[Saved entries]

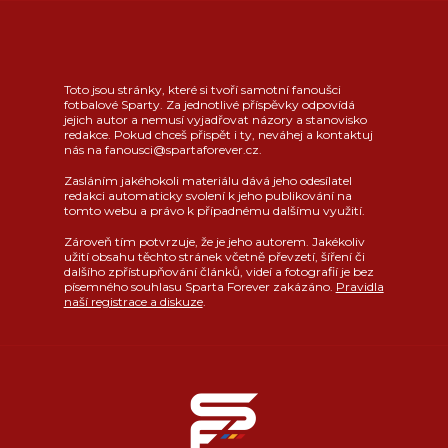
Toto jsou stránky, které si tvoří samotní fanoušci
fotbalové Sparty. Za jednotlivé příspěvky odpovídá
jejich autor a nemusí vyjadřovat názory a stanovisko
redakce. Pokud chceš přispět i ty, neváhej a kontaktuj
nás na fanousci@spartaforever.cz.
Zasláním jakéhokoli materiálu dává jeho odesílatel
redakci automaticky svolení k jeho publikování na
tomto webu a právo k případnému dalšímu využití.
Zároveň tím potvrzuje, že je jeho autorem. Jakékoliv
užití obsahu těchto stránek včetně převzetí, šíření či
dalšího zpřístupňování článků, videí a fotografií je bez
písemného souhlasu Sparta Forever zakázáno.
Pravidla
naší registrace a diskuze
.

---

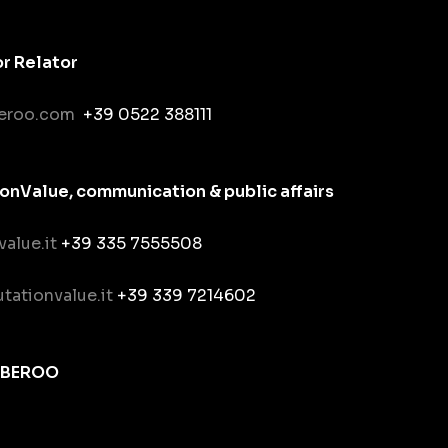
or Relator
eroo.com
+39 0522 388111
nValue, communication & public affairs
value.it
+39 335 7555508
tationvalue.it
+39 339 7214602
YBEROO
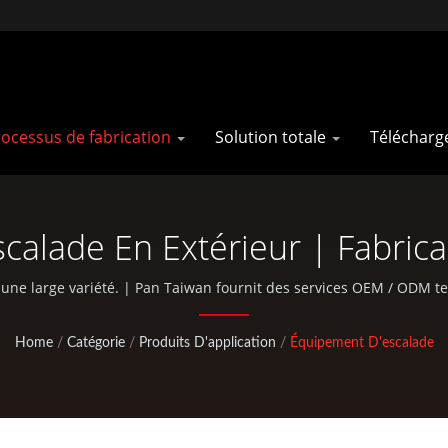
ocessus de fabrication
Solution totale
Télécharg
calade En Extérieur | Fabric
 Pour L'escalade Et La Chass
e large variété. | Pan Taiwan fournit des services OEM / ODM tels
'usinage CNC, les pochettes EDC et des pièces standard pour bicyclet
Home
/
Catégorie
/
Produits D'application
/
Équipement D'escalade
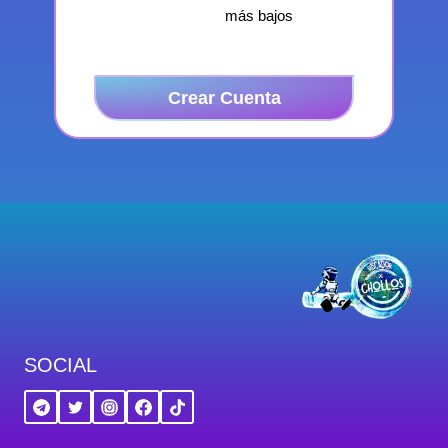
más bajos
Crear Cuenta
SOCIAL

→ WORK ITEM:
The lines to show are those in the data above that include "jeho".

→ RESPONSE TO THE TASK:
Zasláním jakéhokoli materiálu dává jeho odesílatel
redakci automaticky svolení k jeho publikování na
Zároveň tím potvrzuje, že je jeho autorem. Jakékoliv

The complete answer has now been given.